There are all kinds of ways to ‘Come Out;’ one of my personal favorites is the way comedian bob Smith described how he decided to come out in his book, the high-larious, Openly Bob. He wanted to do it in one fell swoop, letting the entire family know he was gay, so one Thanksgiving he returned home and during dinner said, “Can someone please pass the potatoes to the homosexual?”
Problem solved. Of course, that was his comic take on Coming Out, but it is just another way to do it. Some people write letters; some just blurt it out. Some show up at a homecoming dance with their boyfriend, which is how Michael Martin, an all-state high school soccer goalie in West Virginia, did it: slow dancing with the homecoming king at a high school dance.

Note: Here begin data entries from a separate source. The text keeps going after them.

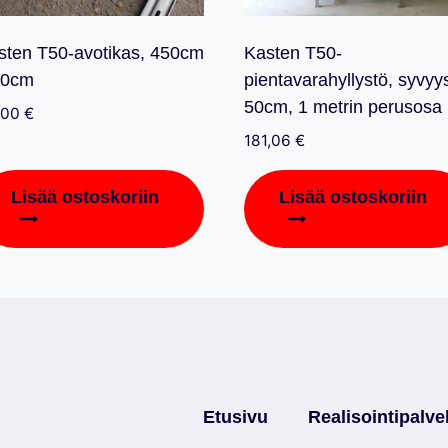
sten T50-avotikas, 450cm
Kasten T50-
50cm
pientavarahyllystö, syvyy
50cm, 1 metrin perusosa
,00
€
181,06
€
Lisää ostoskoriin
Lisää ostoskoriin
Etusivu
Realisointipalve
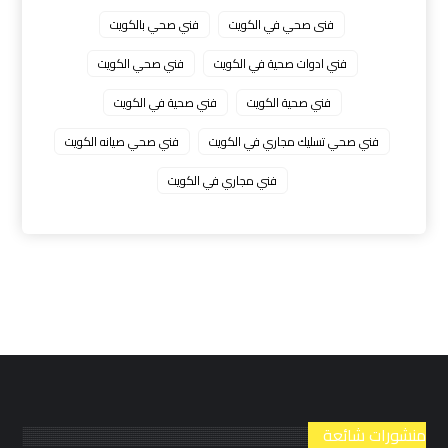
فنى صحي في الكويت
فني صحي بالكويت
فني ادوات صحية في الكويت
فني صحي الكويت
فني صحية الكويت
فني صحية في الكويت
فني صحي تسليك مجاري في الكويت
فني صحي صيانه الكويت
فني مجاري في الكويت
منشورات شائعة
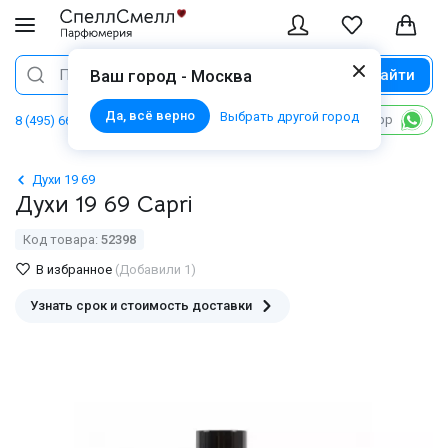
Найти
Поиск
Ваш город - Москва
Да, всё верно
Выбрать другой город
Написать в WhatsApp
8 (495) 668 06 02
Духи 19 69
Духи 19 69 Capri
Код товара:
52398
В избранное
(Добавили 1)
Узнать срок и стоимость доставки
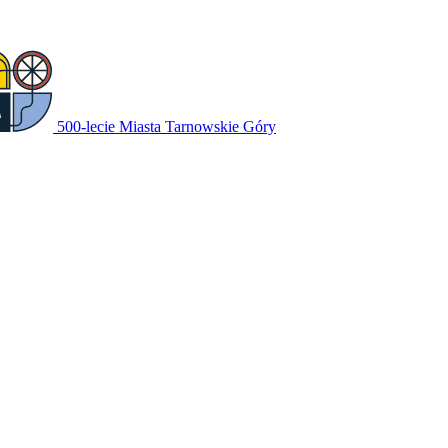
500-lecie Miasta Tarnowskie Góry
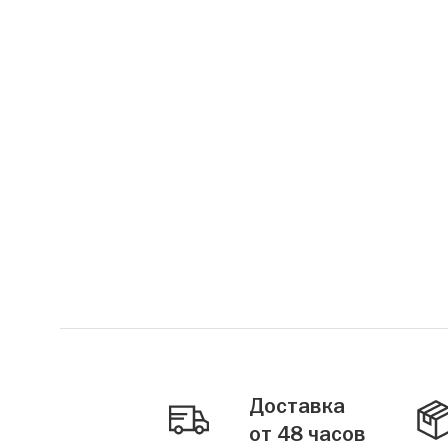
Доставка
от 48 часов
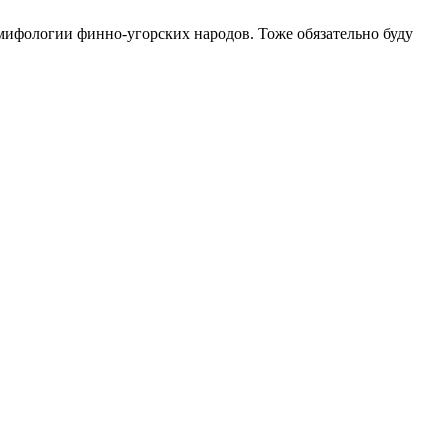
мифологии финно-угорских народов. Тоже обязательно буду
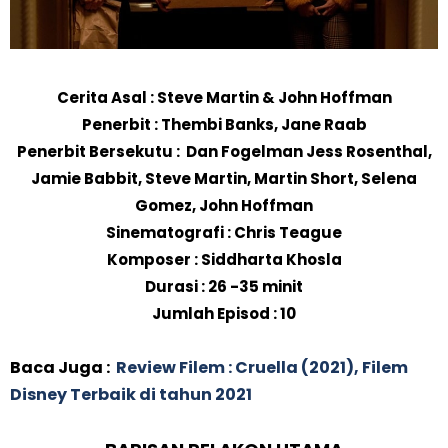
Cerita Asal : Steve Martin & John Hoffman
Penerbit : Thembi Banks, Jane Raab
Penerbit Bersekutu : Dan Fogelman Jess Rosenthal,
Jamie Babbit, Steve Martin, Martin Short, Selena
Gomez, John Hoffman
Sinematografi : Chris Teague
Komposer : Siddharta Khosla
Durasi : 26 -35 minit
Jumlah Episod : 10
Baca Juga :
Review Filem : Cruella (2021), Filem
Disney Terbaik di tahun 2021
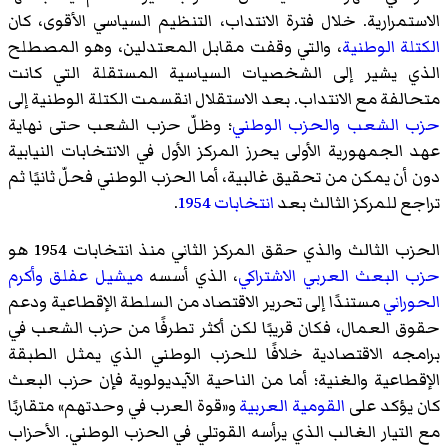
الاستمرارية. خلال فترة الانتداب، التنظيم السياسي الأقوى، كان
الكتلة الوطنية
، والتي وقفت مقابل المعتدلين، وهو المصطلح
الذي يشير إلى الشخصيات السياسية المستقلة التي كانت
متحالفة مع الانتداب. بعد الاستقلال انقسمت الكتلة الوطنية إلى
حزب الشعب
والحزب الوطني
؛ وظلّ حزب الشعب حتى نهاية
عهد الجمهورية الأولى يحرز المركز الأول في الانتخابات النيابية
دون أن يمكن من تحقيق غالبية، أما الحزب الوطني فحلّ ثانيًا ثم
تراجع للمركز الثالث بعد
انتخابات 1954
.
الحزب الثالث والذي حقق المركز الثاني منذ انتخابات 1954 هو
حزب البعث العربي الاشتراكي
، الذي أسسه
ميشيل عفلق
وأكرم
الحوراني
مستندًا إلى تحرير الاقتصاد من السلطة الإقطاعية ودعم
حقوق العمال، فكان قريبًا لكن أكثر تطرفًا من حزب الشعب في
برامجه الاقتصادية خلافًا للحزب الوطني الذي يمثل الطبقة
الإقطاعية والغنية؛ أما من الناحية الآيديولوية فإن حزب البعث
كان يؤكد على
القومية العربية
و«قوة العرب في وحدتهم» متقاربًا
مع التيار الغالب الذي يرأسه القوتلي في الحزب الوطني. الأحزاب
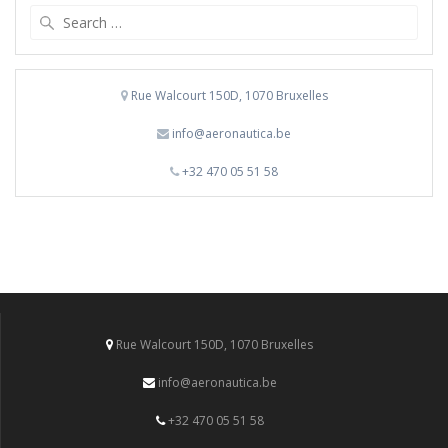
Search
for:
Rue Walcourt 150D, 1070 Bruxelles
info@aeronautica.be
+32 470 05 51 58
Rue Walcourt 150D, 1070 Bruxelles
info@aeronautica.be
+32 470 05 51 58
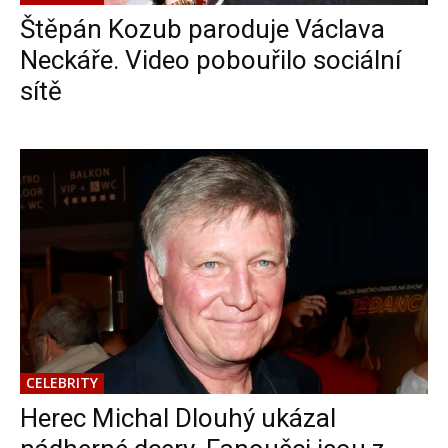
Štěpán Kozub paroduje Václava
Neckáře. Video pobouřilo sociální
sítě
CELEBRITY
Herec Michal Dlouhý ukázal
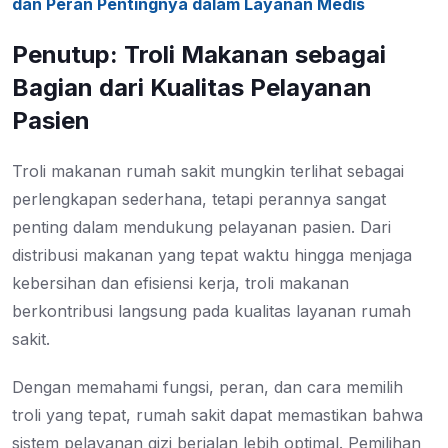
dan Peran Pentingnya dalam Layanan Medis
Penutup: Troli Makanan sebagai
Bagian dari Kualitas Pelayanan
Pasien
Troli makanan rumah sakit mungkin terlihat sebagai
perlengkapan sederhana, tetapi perannya sangat
penting dalam mendukung pelayanan pasien. Dari
distribusi makanan yang tepat waktu hingga menjaga
kebersihan dan efisiensi kerja, troli makanan
berkontribusi langsung pada kualitas layanan rumah
sakit.
Dengan memahami fungsi, peran, dan cara memilih
troli yang tepat, rumah sakit dapat memastikan bahwa
sistem pelayanan gizi berjalan lebih optimal. Pemilihan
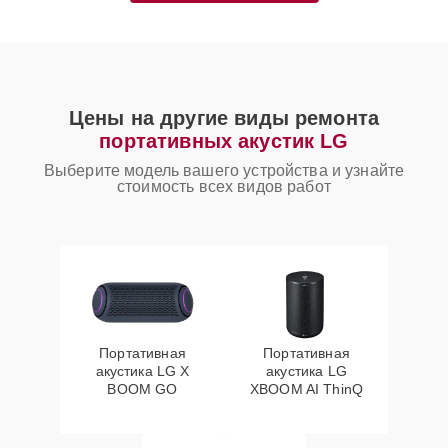
Цены на другие виды ремонта
портативных акустик LG
Выберите модель вашего устройства и узнайте
стоимость всех видов работ
Портативная
Портативная
акустика LG X
акустика LG
BOOM GO
XBOOM AI ThinQ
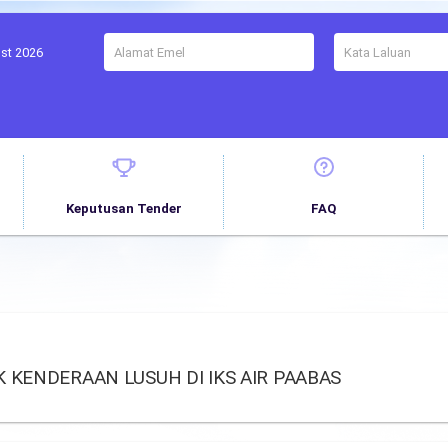
ust 2026
Keputusan Tender
FAQ
KENDERAAN LUSUH DI IKS AIR PAABAS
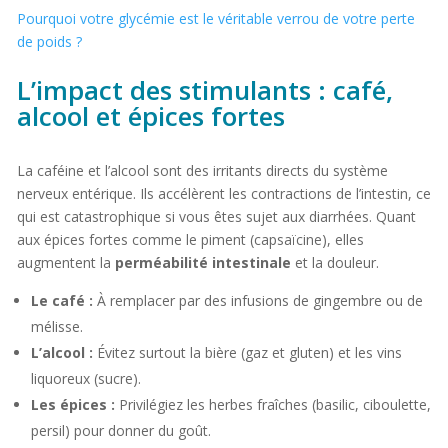
Pourquoi votre glycémie est le véritable verrou de votre perte
de poids ?
L’impact des stimulants : café,
alcool et épices fortes
La caféine et l’alcool sont des irritants directs du système
nerveux entérique. Ils accélèrent les contractions de l’intestin, ce
qui est catastrophique si vous êtes sujet aux diarrhées. Quant
aux épices fortes comme le piment (capsaïcine), elles
augmentent la
perméabilité intestinale
et la douleur.
Le café :
À remplacer par des infusions de gingembre ou de
mélisse.
L’alcool :
Évitez surtout la bière (gaz et gluten) et les vins
liquoreux (sucre).
Les épices :
Privilégiez les herbes fraîches (basilic, ciboulette,
persil) pour donner du goût.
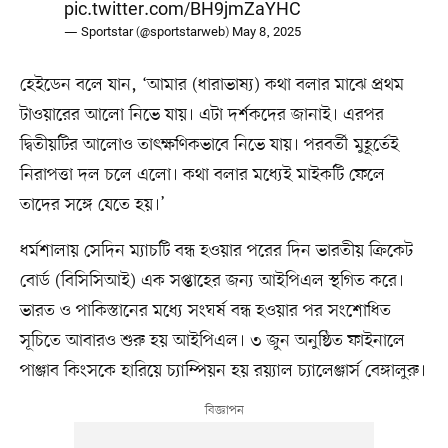
pic.twitter.com/BH9jmZaYHC
— Sportstar (@sportstarweb)
May 8, 2025
হেইডেন বলে যান, ‘আমার (ধারাভাষ্য) কথা বলার মাঝে প্রথম
টাওয়ারের আলো নিভে যায়। এটা দর্শকদের জানাই। এরপর
দ্বিতীয়টির আলোও তাৎক্ষণিকভাবে নিভে যায়। পরবর্তী মুহূর্তেই
নিরাপত্তা দল চলে এলো। কথা বলার মধ্যেই মাইকটি ফেলে
তাদের সঙ্গে যেতে হয়।’
ধর্মশালায় সেদিন ম্যাচটি বন্ধ হওয়ার পরের দিন ভারতীয় ক্রিকেট
বোর্ড (বিসিসিআই) এক সপ্তাহের জন্য আইপিএল স্থগিত করে।
ভারত ও পাকিস্তানের মধ্যে সংঘর্ষ বন্ধ হওয়ার পর সংশোধিত
সূচিতে আবারও শুরু হয় আইপিএল। ৩ জুন অনুষ্ঠিত ফাইনালে
পাঞ্জাব কিংসকে হারিয়ে চ্যাম্পিয়ন হয় রয়্যাল চ্যালেঞ্জার্স বেঙ্গালুরু।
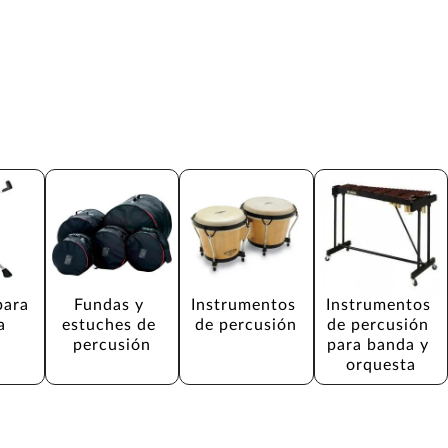
para 
Fundas y 
Instrumentos 
Instrumentos 
a
estuches de 
de percusión
de percusión 
percusión
para banda y 
orquesta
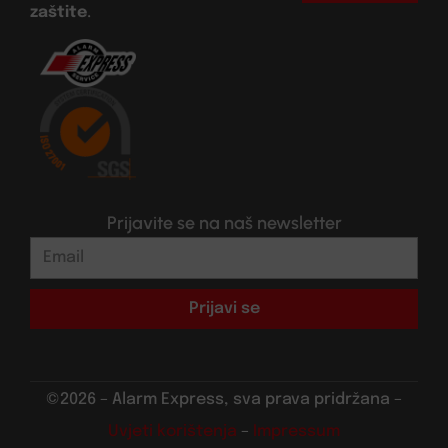
zaštite
.
Prijavite se na naš newsletter
Prijavi se
©2026 – Alarm Express, sva prava pridržana –
Uvjeti korištenja
–
Impressum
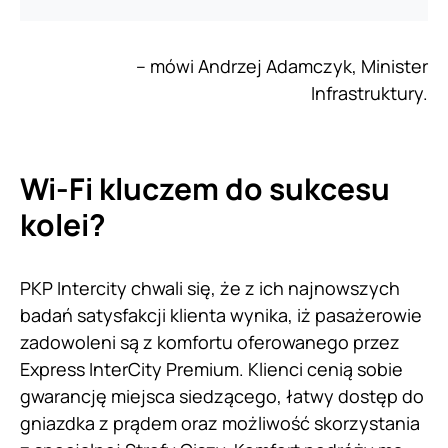
– mówi Andrzej Adamczyk, Minister
Infrastruktury.
Wi-Fi kluczem do sukcesu
kolei?
PKP Intercity chwali się, że z ich najnowszych
badań satysfakcji klienta wynika, iż pasażerowie
zadowoleni są z komfortu oferowanego przez
Express InterCity Premium. Klienci cenią sobie
gwarancję miejsca siedzącego, łatwy dostęp do
gniazdka z prądem oraz możliwość skorzystania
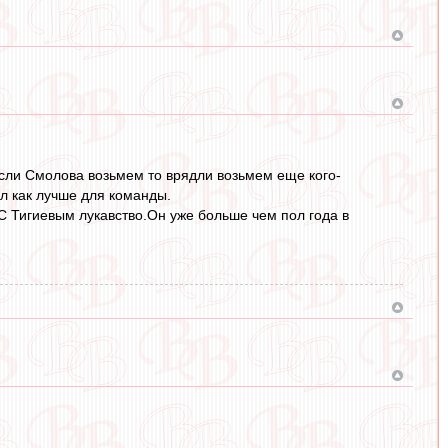
 если Смолова возьмем то врядли возьмем еще кого-
ел как лучше для команды.
 С Тигиевым лукавство.Он уже больше чем пол года в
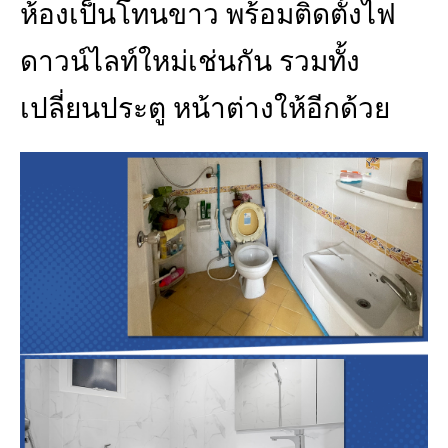
ห้องเป็นโทนขาว พร้อมติดตั้งไฟ
ดาวน์ไลท์ใหม่เช่นกัน รวมทั้ง
เปลี่ยนประตู หน้าต่างให้อีกด้วย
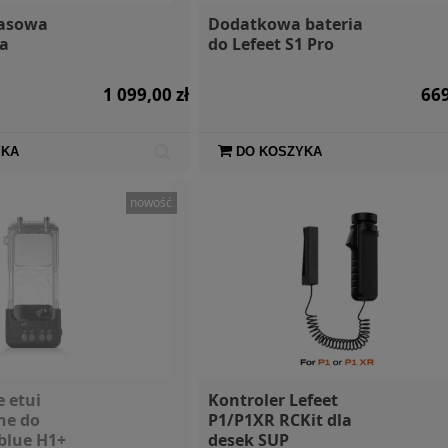
pasowa
Dodatkowa bateria
a
do Lefeet S1 Pro
1 099,00 zł
669
YKA
DO KOSZYKA
nowość
e etui
Kontroler Lefeet
ne do
P1/P1XR RCKit dla
blue H1+
desek SUP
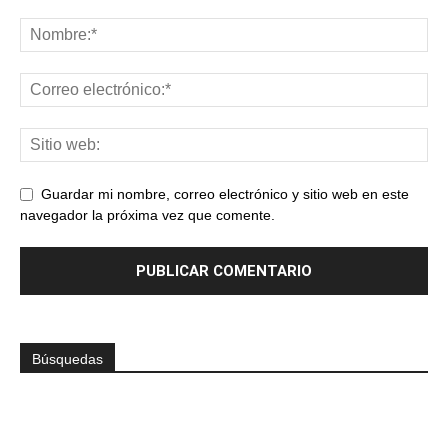
Guardar mi nombre, correo electrónico y sitio web en este
navegador la próxima vez que comente.
Búsquedas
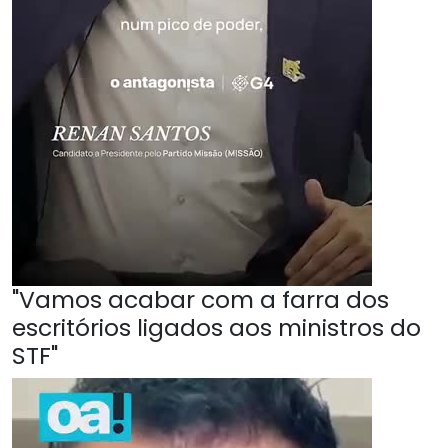
"Vamos acabar com a farra dos
escritórios ligados aos ministros do
STF"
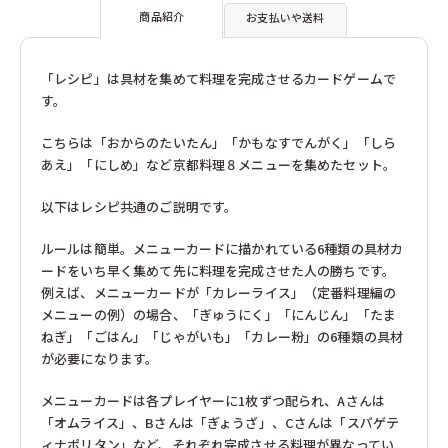
量
量
フランクギュンター（ドイツ）
フランク・バイヤー（ドイツ）
商品紹介
お支払いや送料
フラーデ（ドイツ）
フリドリン（ドイツ）
を
を
ブラザージョルダン（日本）
ブリオ（スウェーデン）
減
増
ブレイニーバンド（エストニア）
ブロック（日本）
「レシピ」は具材を集めて料理を完成させるカードゲームで
ら
や
ブントパピア（ドイツ）
ブータレブー（日本）
す。
す
す
プステフィックス（ドイツ）
プラウンハイマー（ドイツ）
プラントイ（タイ）
プレイマイス（ドイツ）
こちらは「おからのたいたん」「かもなすでんがく」「しら
プロディア（日本）
ヘアヴィック（ドイツ）
あえ」「にしめ」など京都料理８メニューを集めたセット。
ヘニッヒ（ドイツ）
ヘラー（ドイツ）
ヘルガ クレフト（ドイツ）
ベック（ドイツ）
以下はレシピ共通のご説明です。
ベリ・デザイン（ドイツ）
ペガサス（ドイツ）
ペタ（イギリス）
ホッパー（日本）
ルールは簡単。メニューカードに描かれている6種類の具材カ
ホビージャパン（日本）
ホーナー（ドイツ）
ードをいち早く集めて先に料理を完成させた人の勝ちです。
ボーネルンド（日本）
ポングラッツ（ドイツ）
例えば、メニューカードが「カレーライス」（定番料理編の
マグネットシュピーレ（ドイツ）
マスダヤ（日本）
メニューの例）の場合、「ぎゅうにく」「にんじん」「たま
マテル・インターナショナル（日本）
マテル（日本）
ミッキィ（スウェーデン）
ねぎ」「ごはん」「じゃがいも」「カレー粉」の6種類の具材
ミュンダーエマイル（ドイツ）
メガハウス（日本）
メビウスゲームズ（日本）
が必要になります。
メリッサ＆ダグ（アメリカ）
モルーク（スイス）
ユシラ（フィンランド）
ヨシリツ（日本）
メニューカードは各プレイヤーに1枚ずつ配られ、Aさんは
ラッセントレ（スウェーデン）
ラベンスバーガー（ドイツ）
「オムライス」、Bさんは「ぎょうざ」、Cさんは「スパゲテ
ラーセン（ノルウェー）
リゴレ（日本）
ィナポリタン」など、それぞれ完成させる料理が異なってい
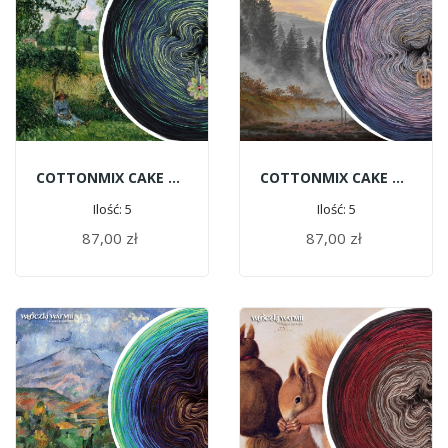
COTTONMIX CAKE ART - Camille Pissarro | Poranny Efekt Światła
COTTONMIX CAKE ART - Caspar David Friedrich | Rano
Ilość: 5
Ilość: 5
87,00 zł
87,00 zł
DODAJ DO KOSZYKA
DODAJ DO KOSZYKA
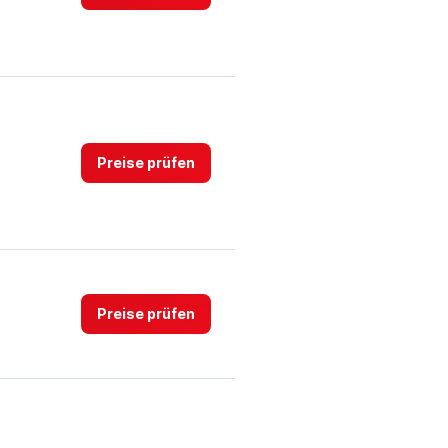
5.
Preise prüfen
Preise prüfen
Preise prüfen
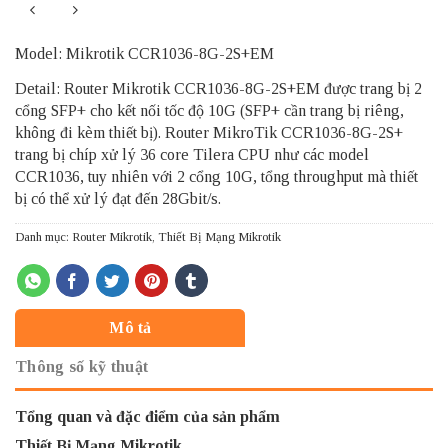
Model: Mikrotik CCR1036-8G-2S+EM
Detail: Router Mikrotik CCR1036-8G-2S+EM được trang bị 2
cổng SFP+ cho kết nối tốc độ 10G (SFP+ cần trang bị riêng,
không đi kèm thiết bị). Router MikroTik CCR1036-8G-2S+
trang bị chíp xử lý 36 core Tilera CPU như các model
CCR1036, tuy nhiên với 2 cổng 10G, tổng throughput mà thiết
bị có thể xử lý đạt đến 28Gbit/s.
Danh mục:
Router Mikrotik
,
Thiết Bị Mạng Mikrotik
Mô tả
Thông số kỹ thuật
Tổng quan và đặc điểm của sản phẩm
Thiết Bị Mạng Mikrotik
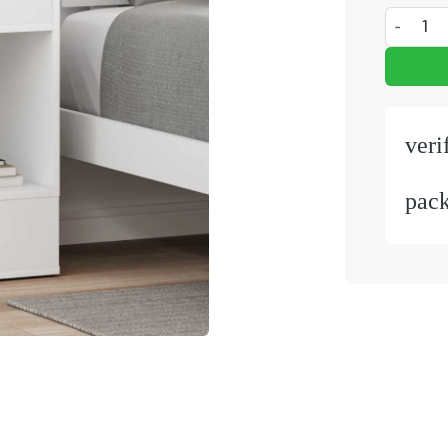
Bijzettaf
veri
pac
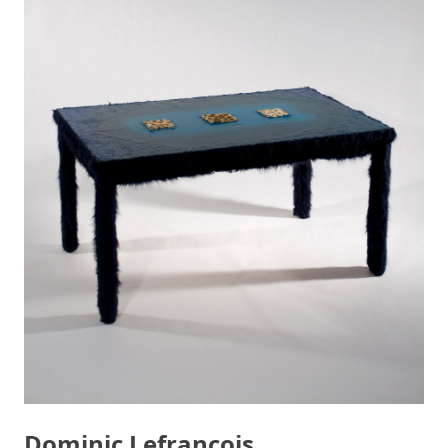
Dominic Lefrançois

Michael, an 18-year-old senior at Musselman High School realized it would be near impossible to come out in rural West Virginia and it took him a long time to figure it out, but when he did it, he did for all to see, by attending the homecoming dance with Jem at Jem’s school. They started the dance with their female friends who were their "dates" but when the last song came on Michael and Jem danced with one another. Big sigh, I imagine. And then two weeks later they repeated the dance at Michael’s school where the two young men once again danced all night.
And that was that; out.
“When I started to talk with Jem I was comfortable with myself and wasn't ashamed like I was in years past. For me to be happy, though, I needed to come out. I didn't want to hide how I really was any more. I didn't want to live every day with a secret hanging over my head. I told my team before my own parents. My family was not accepting at first but is starting to come around and support me. I just had to keep telling them that I can't change who I am and that I am the same teenager that I was before.”
So, enjoy the dance Michael, it only gets better from here on in, because now you’re you, and not some secret, shameful version. You are just another soccer player, just another young man, who happens to be gay.
“I have learned that being gay does not mean you are a lesser of a human being. If I can come out in a small town in West Virginia and be accepted, and dance with the homecoming king, it shows things are changing. I hope my performances and story help inspire other gay teens to show their true colors and not be afraid to play the sport they love.”
And now you can dance with whomever you want, so Welcome Out. And as our gift to you, we here at HOMO HQ would like to send you the Obligatory Coming Out Toaster Oven and a copy of The Gay Agenda.